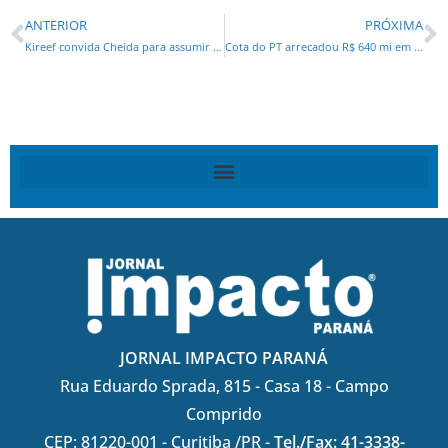
ANTERIOR
PRÓXIMA
Kireef convida Cheida para assumir Meio Ambiente em Londrina
Cota do PT arrecadou R$ 640 mi em propina
JORNAL IMPACTO PARANÁ
Rua Eduardo Sprada, 815 - Casa 18 - Campo
Comprido
CEP: 81220-001 - Curitiba /PR -
Tel./Fax: 41-3338-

○ ○ ○ ○

▸ Prompt:
Reproduce, exactly and with nothing added, the lines from the one that includes "Rua Eduardo Sprada, 815 - Casa 18 - Campo" through the last line of the material.

▸ Exercise result:
Rua Eduardo Sprada, 815 - Casa 18 - Campo
Comprido
CEP: 81220-001 - Curitiba /PR -
Tel./Fax: 41-3338-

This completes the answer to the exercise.